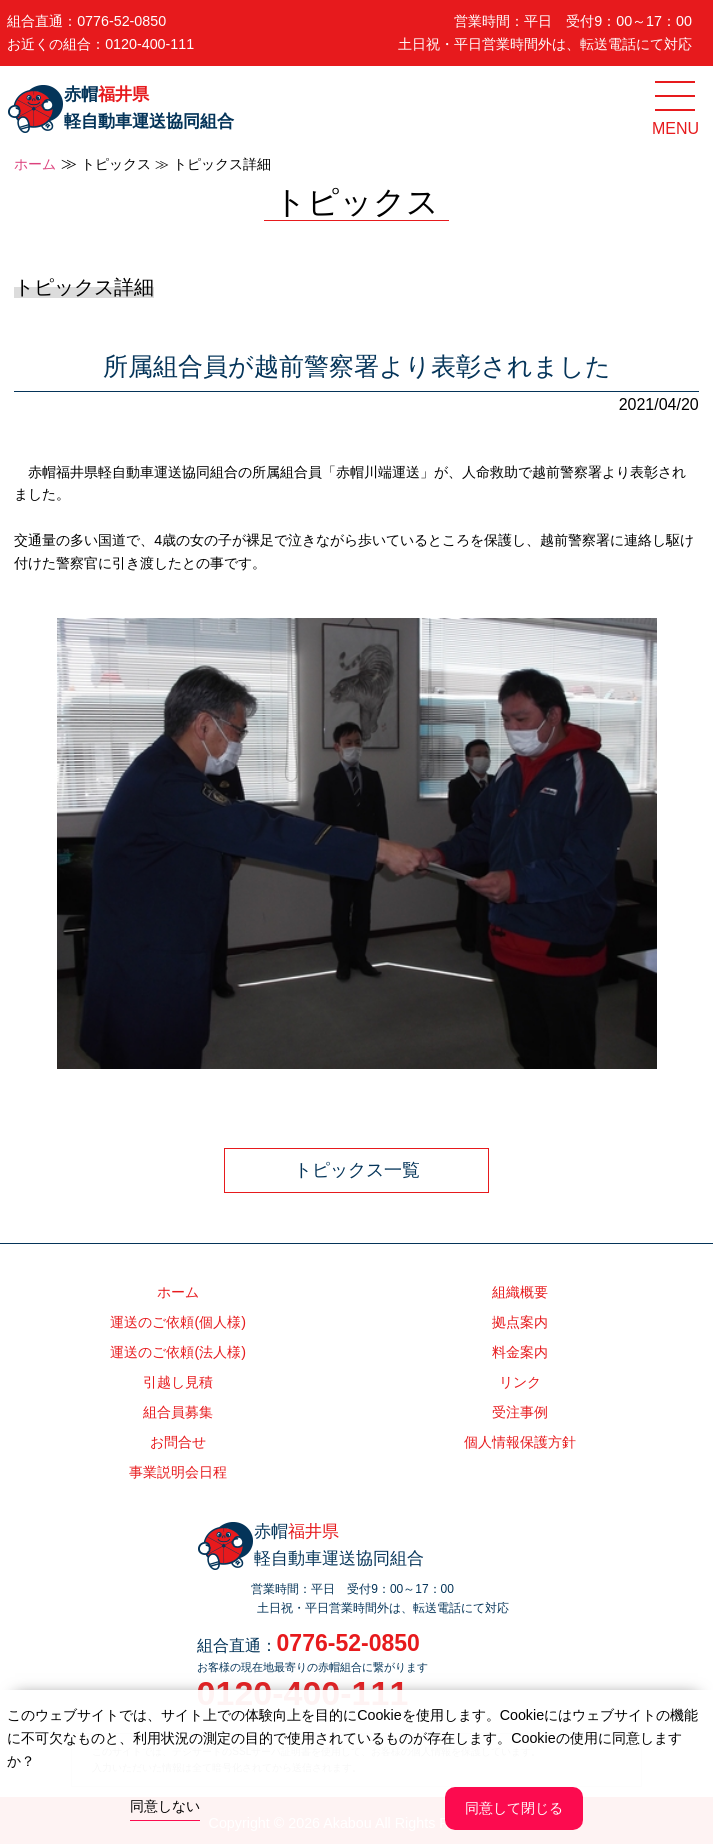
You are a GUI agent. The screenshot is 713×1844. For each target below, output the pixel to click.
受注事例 (520, 1412)
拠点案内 (520, 1322)
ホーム (35, 164)
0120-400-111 (149, 44)
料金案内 (520, 1352)
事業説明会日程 (178, 1472)
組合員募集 (178, 1412)
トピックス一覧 (357, 1170)
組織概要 (520, 1292)
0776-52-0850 (121, 21)
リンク (520, 1382)
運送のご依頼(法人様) (178, 1352)
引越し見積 (178, 1382)
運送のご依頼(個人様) (178, 1322)
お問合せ (178, 1442)
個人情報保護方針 (520, 1442)
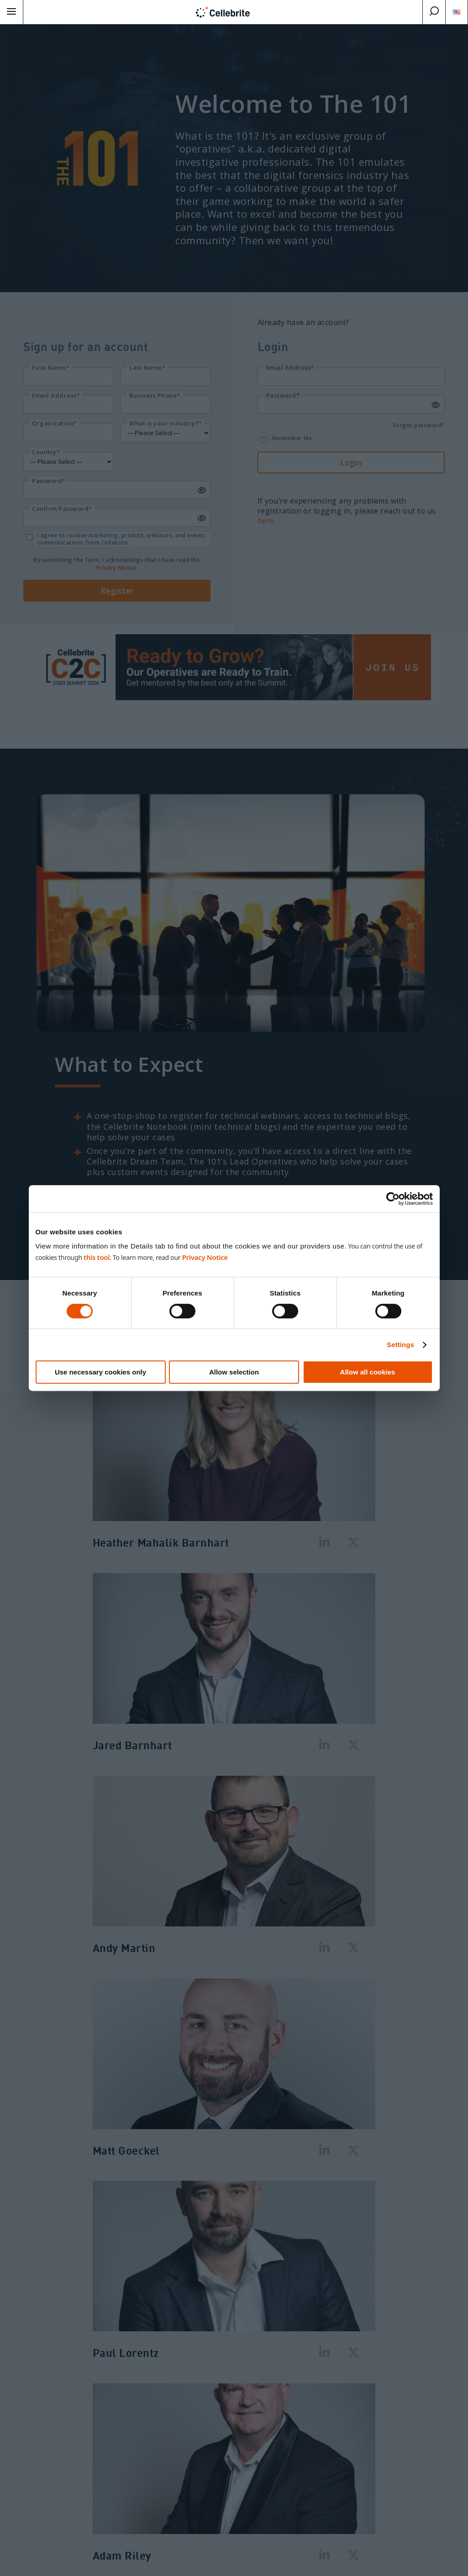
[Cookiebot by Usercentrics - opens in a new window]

• • •

→ **Work to be completed**
Print the material again word for word. Please drop every picture.

→ **Response to the exercise**
You are a GUI agent. The screenshot is 713×1844. For each target below, output the pixel to click.
受注事例 (520, 1412)
拠点案内 (520, 1322)
ホーム (35, 164)
0120-400-111 (149, 44)
料金案内 (520, 1352)
事業説明会日程 (178, 1472)
組合員募集 (178, 1412)
トピックス一覧 (357, 1170)
組織概要 (520, 1292)
0776-52-0850 (121, 21)
リンク (520, 1382)
運送のご依頼(法人様) (178, 1352)
引越し見積 (178, 1382)
運送のご依頼(個人様) (178, 1322)
お問合せ (178, 1442)
個人情報保護方針 (520, 1442)
[Cookiebot by Usercentrics - opens in a new window]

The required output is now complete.